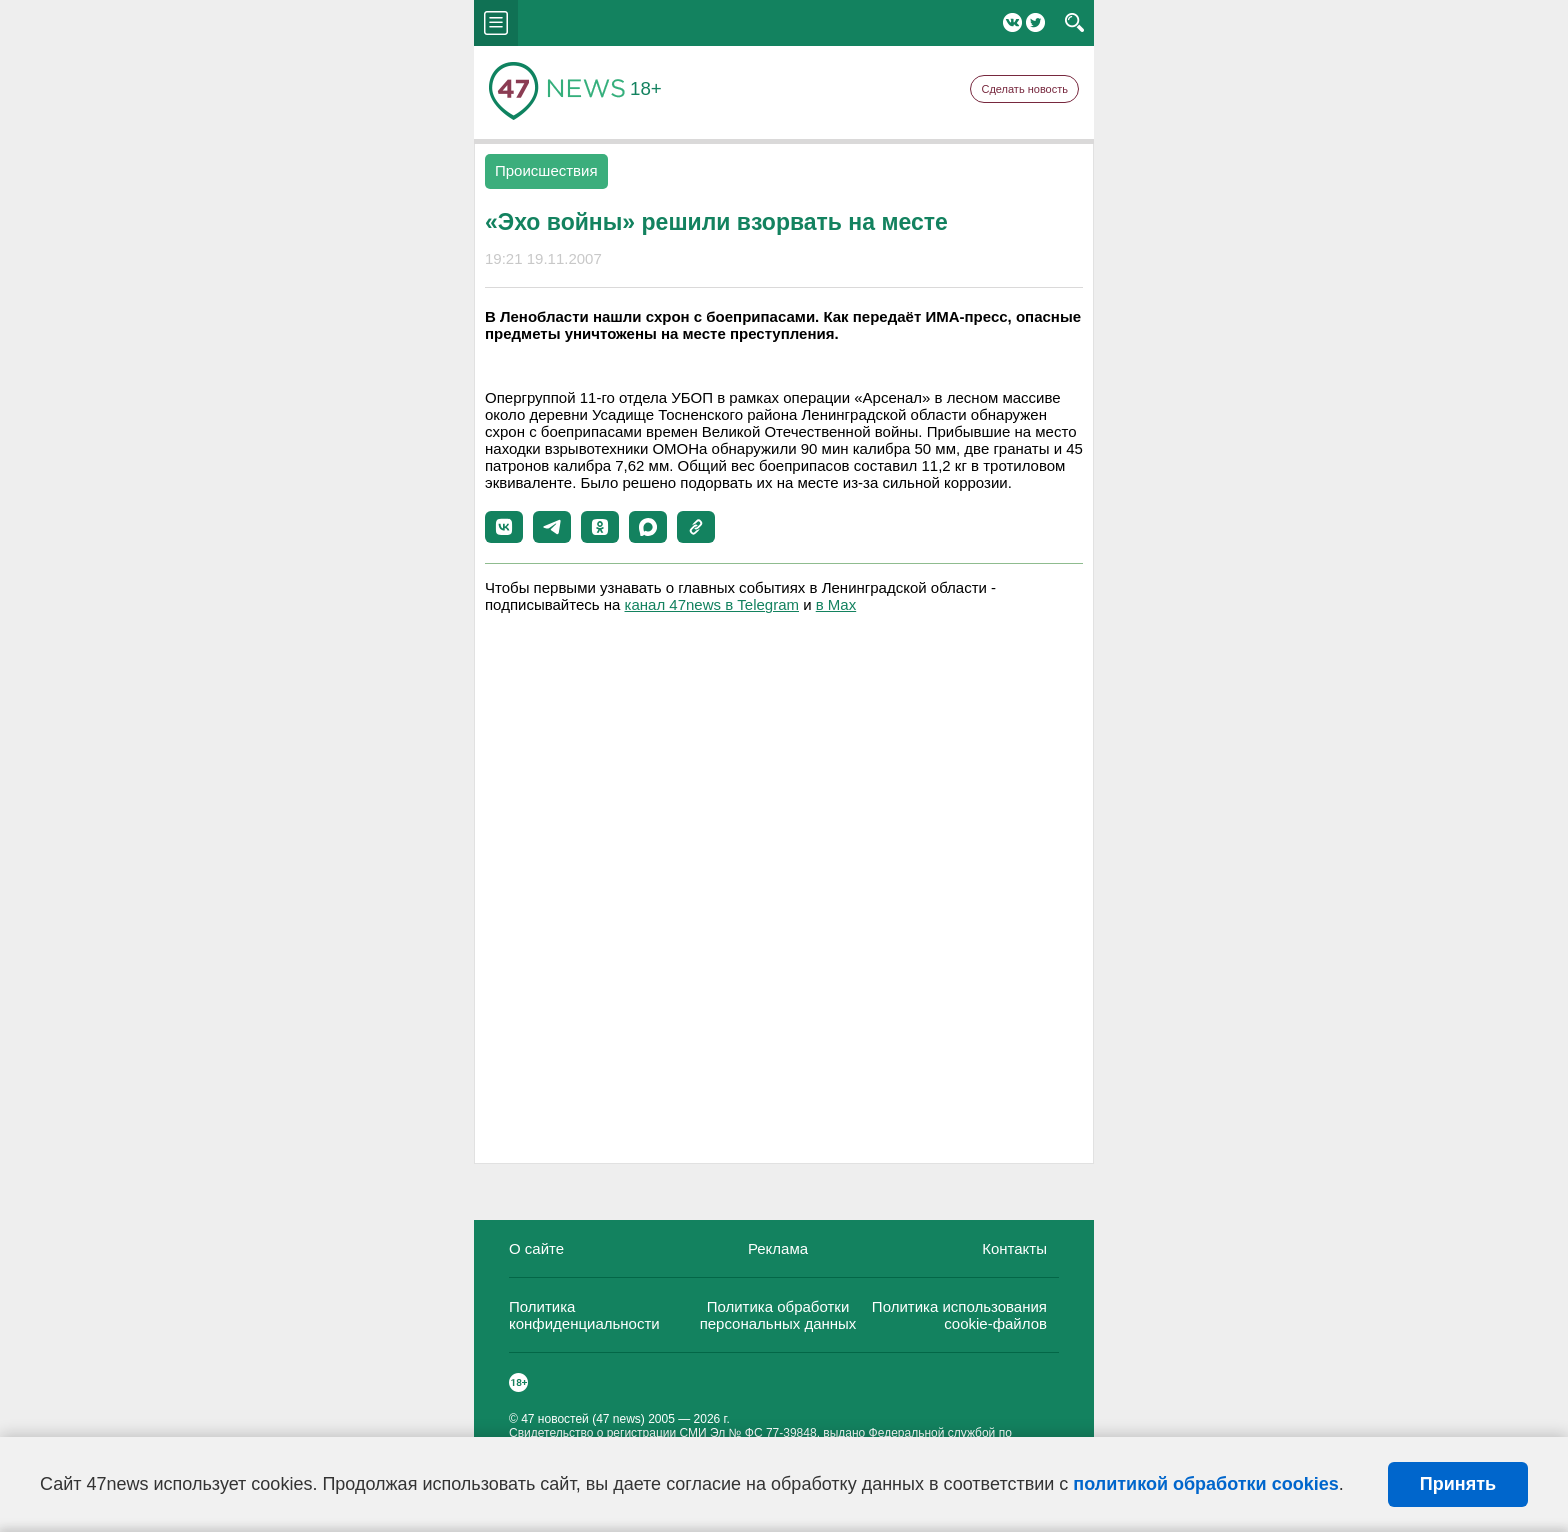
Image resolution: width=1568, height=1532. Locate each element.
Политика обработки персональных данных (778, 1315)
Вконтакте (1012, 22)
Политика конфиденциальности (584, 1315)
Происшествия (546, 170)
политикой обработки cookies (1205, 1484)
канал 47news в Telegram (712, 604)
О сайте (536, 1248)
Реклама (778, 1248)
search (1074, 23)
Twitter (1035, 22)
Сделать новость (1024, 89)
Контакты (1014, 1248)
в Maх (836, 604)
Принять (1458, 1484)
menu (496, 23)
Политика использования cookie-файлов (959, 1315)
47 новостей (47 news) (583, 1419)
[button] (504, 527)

▶ [Action item]:
All lines from the one containing "Политика конфиденциальности (584, 1315)" through the last line of the data, both included, are to be retyped exactly, and no other line belongs in the answer.

▶ [Completed exercise]:
Политика конфиденциальности (584, 1315)
Происшествия (546, 170)
политикой обработки cookies (1205, 1484)
канал 47news в Telegram (712, 604)
О сайте (536, 1248)
Реклама (778, 1248)
search (1074, 23)
Twitter (1035, 22)
Сделать новость (1024, 89)
Контакты (1014, 1248)
в Maх (836, 604)
Принять (1458, 1484)
menu (496, 23)
Политика использования cookie-файлов (959, 1315)
47 новостей (47 news) (583, 1419)
[button] (504, 527)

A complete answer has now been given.